India is the world's 2nd biggest consumer of gold after China. The major demand for gold is driven from the jewellery sector. As per the data available, the import for gold registered at USD 34.62 billion in 2021-22 financial year. The import of gold in volume has been registered at 842.28 tonnes in 2021-22.
It is important to note that India does not mine gold and the place name Kolar in Karnataka which used to mine gold earlier has been shut down now. Therefore, India imports almost all of its gold to meet the requirement.
How Gold price is determined?
We use imported gold prices to determine the 22 carats gold price in India.
Who imports Gold?
There are many importers of gold in India. A large number of these importers are some of the renowned government owned banks, leading private sector banks, and several private companies. There is a rise in the number of private companies importing gold to India in the last few years. Below is the list of some of the leading importers of gold in India and they play a key role in determining the gold price in India for the wholesale gold rates in India:
State Bank of India
Bank of Baroda
Union Bank of India
Bank of India
Punjab National Bank
Minerals and Metal Trading Corporation of India
Major Factors That Determine Gold Price In India
The price of gold depends on demand and supply formula. It is worth noting that gold is not an easily available commodity as it is quite scarce and not many countries have great gold reserves. Therefore, the prices of gold mainly depend on the demand and supply factors especially in Indian context. India largely imports most of its gold so whenever the import prices surge, the same can be seen in the gold price in India.

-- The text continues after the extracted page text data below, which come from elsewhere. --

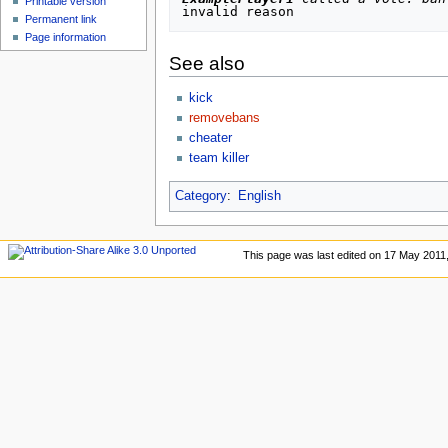
Printable version
Permanent link
Page information
See also
kick
removebans
cheater
team killer
Category
:
English
This page was last edited on 17 May 2011,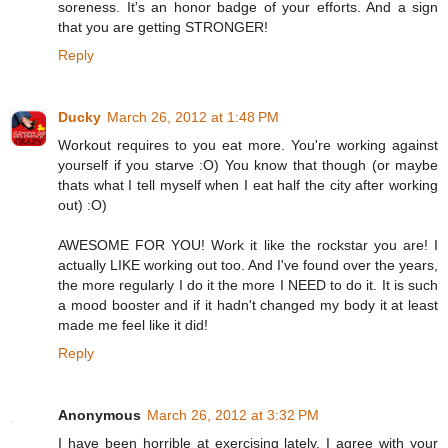
soreness. It's an honor badge of your efforts. And a sign
that you are getting STRONGER!
Reply
Ducky
March 26, 2012 at 1:48 PM
Workout requires to you eat more. You're working against
yourself if you starve :O) You know that though (or maybe
thats what I tell myself when I eat half the city after working
out) :O)
AWESOME FOR YOU! Work it like the rockstar you are! I
actually LIKE working out too. And I've found over the years,
the more regularly I do it the more I NEED to do it. It is such
a mood booster and if it hadn't changed my body it at least
made me feel like it did!
Reply
Anonymous
March 26, 2012 at 3:32 PM
I have been horrible at exercising lately. I agree with your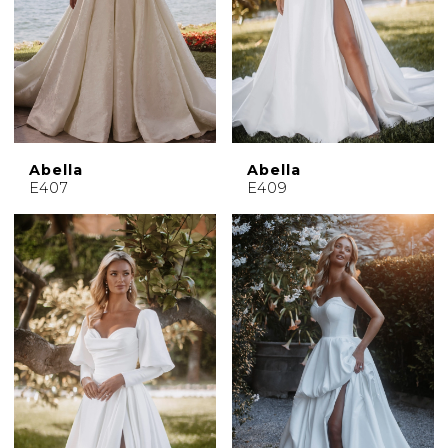
Abella
Abella
E407
E409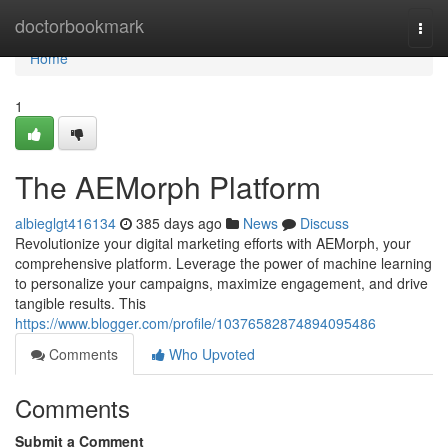
Home
doctorbookmark
Togg
navi
Home
1
The AEMorph Platform
albieglgt416134
385 days ago
News
Discuss
Revolutionize your digital marketing efforts with AEMorph, your
comprehensive platform. Leverage the power of machine learning
to personalize your campaigns, maximize engagement, and drive
tangible results. This
https://www.blogger.com/profile/10376582874894095486
Comments
Who Upvoted
Comments
Submit a Comment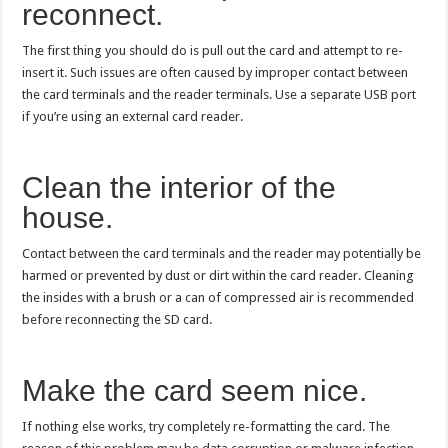
reconnect.
The first thing you should do is pull out the card and attempt to re-
insert it. Such issues are often caused by improper contact between
the card terminals and the reader terminals. Use a separate USB port
if you’re using an external card reader.
Clean the interior of the
house.
Contact between the card terminals and the reader may potentially be
harmed or prevented by dust or dirt within the card reader. Cleaning
the insides with a brush or a can of compressed air is recommended
before reconnecting the SD card.
Make the card seem nice.
If nothing else works, try completely re-formatting the card. The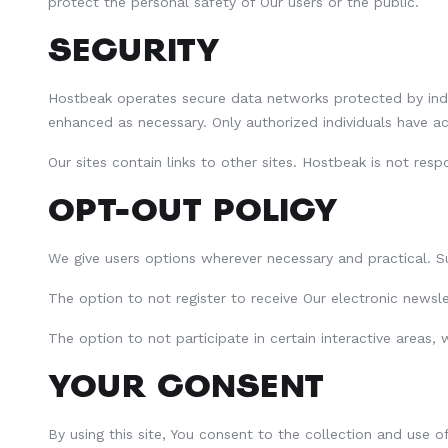
protect the personal safety of Our users or the public.
SECURITY
Hostbeak operates secure data networks protected by indus
enhanced as necessary. Only authorized individuals have a
Our sites contain links to other sites. Hostbeak is not res
OPT-OUT POLICY
We give users options wherever necessary and practical. S
The option to not register to receive Our electronic news
The option to not participate in certain interactive areas,
YOUR CONSENT
By using this site, You consent to the collection and use 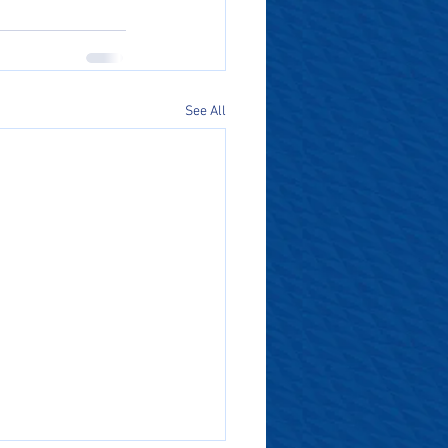
See All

The prices of gold are inversely proportional to Dollar prices. The gold rates are decided on the basis of Dollar's performance. As gold is a globally traded commodity and Dollar is the largely preferred global currency, the relationship between gold and US Dollar holds great relevance.
Gold prices can get impacted by global or geopolitical relations among countries. It is noticed that gold prices surges when tensions rise between leading global economies.
After gold is imported, the other components of import duties, VAT etc. are added and gold is then sold to some of the wholesalers who then retail the same to the retailers in the country.